At local beaches such as Lido, White Sand and Protea Hotel in Entebbe and Speke Resort Munyonyo, among others, their sandy shoreline has been submerged in water halting any holiday beach sporting activities.
Although the beach management declined to speak to Daily Monitor, the rise water levels has affected them. Many guests had deserted the lakeside area and moved to the upper drier part of the premises.
KK Beach in Ggaba suburb has been submerged. There is no more beach sand, the kitchen, dining and pool table areas have all been submerged.
The water has moved forward about 35 metres beyond where it used to stop previously.
Mr Christopher Ahimbisibwe, the manager at Spenah Beach in Entebbe, said he can no longer boast of having sand at the beach.
Despite the slanting landscape, the water levels have continued to rise up to the beach sand. Even the watchtower for monitoring swimmers at the beach has been fully submerged. It now sits about 7 metres into the lake.

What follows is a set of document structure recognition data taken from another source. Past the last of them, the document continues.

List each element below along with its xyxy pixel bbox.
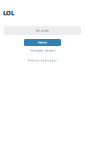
staticText: LOL [3, 10, 15, 17]
staticText: No posts. [36, 29, 49, 32]
button[interactable]: View web version [0, 48, 85, 53]
staticText: View web version [30, 49, 56, 52]
staticText: Home [38, 41, 47, 44]
button[interactable]: Home [24, 39, 61, 46]
staticText: Powered by Blogger. [28, 59, 58, 62]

“The water level is continuing to rise and there is nothing I can do. One side of the wall at the protection zone has fallen into the water. Even after the lockdown, I don’t know how we will continue the business. I am just home now, social distancing,” Mr Ahimbisibwe said.
He asked the Meteorological Department to have a comprehensive forecast because they do not know how long the rain will continue.

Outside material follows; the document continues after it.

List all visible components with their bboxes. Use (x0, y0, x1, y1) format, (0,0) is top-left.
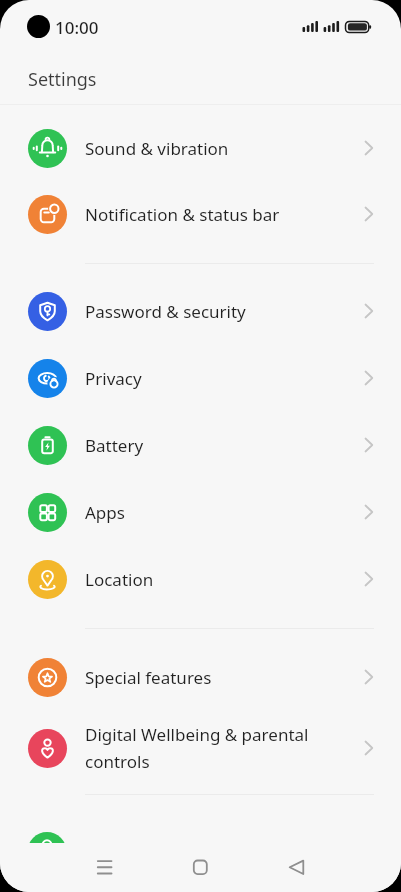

Most parts of the East African region have continued to receive heavy rains from the Horn of Africa, Central Africa, Rwanda to DR Congo and Tanzania causing flooding in many areas.
Dr Tindimugaya said they are worried about safety of the hydro-electricity dam due to the moving suds or floating islands which have invaded the power generation dam along the River Nile.

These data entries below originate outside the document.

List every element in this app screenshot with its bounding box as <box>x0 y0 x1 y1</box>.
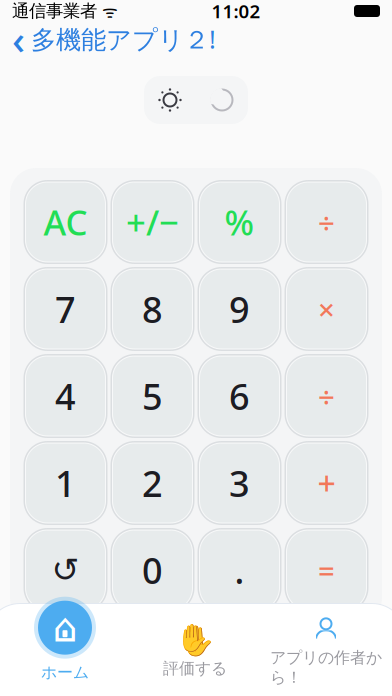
staticText: 5 <box>142 372 163 420</box>
staticText: 6 <box>229 372 250 420</box>
button[interactable]: 6 <box>200 356 280 436</box>
staticText: ⌂ <box>52 605 78 650</box>
button[interactable]: ÷ <box>286 356 366 436</box>
button[interactable]: +/− <box>112 182 192 262</box>
button[interactable]: % <box>200 182 280 262</box>
button[interactable]: = <box>286 530 366 610</box>
staticText: アプリの作者から！ <box>270 648 382 687</box>
button[interactable]: ÷ <box>286 182 366 262</box>
staticText: 1 <box>55 459 76 507</box>
staticText: ↺ <box>52 551 80 589</box>
button[interactable]: 0 <box>112 530 192 610</box>
staticText: 0 <box>142 546 163 594</box>
staticText: ホーム <box>41 663 89 682</box>
staticText: ✋ <box>178 624 216 657</box>
staticText: 7 <box>55 285 76 333</box>
staticText: = <box>318 550 335 590</box>
button[interactable]: Light mode <box>144 76 196 124</box>
staticText: 9 <box>229 285 250 333</box>
staticText: +/− <box>126 199 179 245</box>
staticText: AC <box>44 199 88 245</box>
staticText: × <box>318 290 335 328</box>
button[interactable]: Dark mode <box>196 76 248 124</box>
staticText: ‹ <box>12 12 25 66</box>
staticText: 2 <box>142 459 163 507</box>
staticText: 4 <box>55 372 76 420</box>
button[interactable]: ⌂ <box>0 598 130 694</box>
staticText: 通信事業者 <box>12 0 97 22</box>
button[interactable]: . <box>200 530 280 610</box>
button[interactable]: × <box>286 269 366 349</box>
button[interactable]: ✋ <box>130 598 260 694</box>
button[interactable]: + <box>286 443 366 523</box>
staticText: ✋ <box>176 622 208 653</box>
staticText: ᯤ <box>102 0 118 22</box>
button[interactable]: 7 <box>26 269 106 349</box>
staticText: 多機能アプリ２! <box>31 22 216 56</box>
staticText: ÷ <box>318 202 335 242</box>
button[interactable]: AC <box>26 182 106 262</box>
button[interactable]: 9 <box>200 269 280 349</box>
staticText: 11:02 <box>212 0 260 23</box>
staticText: . <box>234 546 244 594</box>
staticText: 評価する <box>163 659 227 678</box>
button[interactable]: ‹ <box>0 22 228 56</box>
button[interactable]: 3 <box>200 443 280 523</box>
staticText: 3 <box>229 459 250 507</box>
button[interactable]: 4 <box>26 356 106 436</box>
button[interactable]: ↺ <box>26 530 106 610</box>
button[interactable]: アプリの作者から！ <box>260 598 392 694</box>
button[interactable]: 8 <box>112 269 192 349</box>
button[interactable]: 2 <box>112 443 192 523</box>
staticText: + <box>318 462 336 504</box>
button[interactable]: 5 <box>112 356 192 436</box>
staticText: ÷ <box>318 376 335 416</box>
staticText: 8 <box>142 285 163 333</box>
button[interactable]: 1 <box>26 443 106 523</box>
staticText: % <box>224 199 254 245</box>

“Lake Victoria is a shallow lake and the water that comes there is from rainfall but also rivers and streams that flow from around the lake. The water that comes from Uganda, Kenya, and Tanzania directly enters the lake. There are also other rivers such as Kagera from Burundi and Rwanda which flow in,” Dr Tindimugaya said.
He blamed the rising water levels on people who have built in the protective zones of the lake and now water is reclaiming its place in the environment.
He advises those around the lakes to listen to President Museveni’s advice and relocate because more water is being released from Owens Falls Dam in Jinja, adding that flooding may get worse.
“People have built all around the lake because the level had gone down previously. People encroached on the protection zone. The lake ideally is supposed to be having 300 metres around it as a protection zone, but because people have built all around, the water is coming back to reclaim its position,” Dr Tindimugaya said.
“We have allowed 2,000 cubic metres per second of water to be released from the previous 1,000 in February so that the water level does not cause problems to the dam. Now we also have the increased water levels causing the floating islands. We have a number of floating islands that are being uprooted by the rise in water levels. The waters coming in high speed from rivers such as Kagera make the land to float and the wind blows them to the only outlet in Jinja,” he added.

Dr Tindimugaya said the water levels will continue to rise if the rains continue.
Expert speaks out

Dr Callist Tindimugaya, the water resource specialist at the Ministry of Water and Environment, said Eskom, a power generation company in Jinja, could be allowed to release about 3,000 cubic metres per second, the highest they can allow in worst case scenarios to stabilise Lake Victoria levels but are worried about the people down stream. “We are releasing the water but we also do not want to substantially affect economic activities downstream. If we have to, we can increase a little bit more. But people are now crying that they are being affected by the water levels we are releasing because they are also in the wrong place,” Dr Tindimugaya said. He asked those around the shores to move to safer zones and advised people to respect the protection zones to save their livelihoods.